**What to produce**: For each line below, print it again exactly as shown.

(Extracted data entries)
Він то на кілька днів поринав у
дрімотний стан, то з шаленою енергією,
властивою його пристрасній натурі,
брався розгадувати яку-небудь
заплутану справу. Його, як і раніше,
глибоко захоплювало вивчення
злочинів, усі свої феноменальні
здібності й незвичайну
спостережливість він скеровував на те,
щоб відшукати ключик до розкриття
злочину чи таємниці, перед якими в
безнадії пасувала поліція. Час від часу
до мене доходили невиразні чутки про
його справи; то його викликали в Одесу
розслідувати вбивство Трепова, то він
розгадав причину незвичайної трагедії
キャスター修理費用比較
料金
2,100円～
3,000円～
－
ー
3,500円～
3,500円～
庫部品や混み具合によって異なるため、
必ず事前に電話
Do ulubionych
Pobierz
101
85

**Answer section**:
Він то на кілька днів поринав у
дрімотний стан, то з шаленою енергією,
властивою його пристрасній натурі,
брався розгадувати яку-небудь
заплутану справу. Його, як і раніше,
глибоко захоплювало вивчення
злочинів, усі свої феноменальні
здібності й незвичайну
спостережливість він скеровував на те,
щоб відшукати ключик до розкриття
злочину чи таємниці, перед якими в
безнадії пасувала поліція. Час від часу
до мене доходили невиразні чутки про
його справи; то його викликали в Одесу
розслідувати вбивство Трепова, то він
розгадав причину незвичайної трагедії
キャスター修理費用比較
料金
2,100円～
3,000円～
－
ー
3,500円～
3,500円～
庫部品や混み具合によって異なるため、
必ず事前に電話
Do ulubionych
Pobierz
101
85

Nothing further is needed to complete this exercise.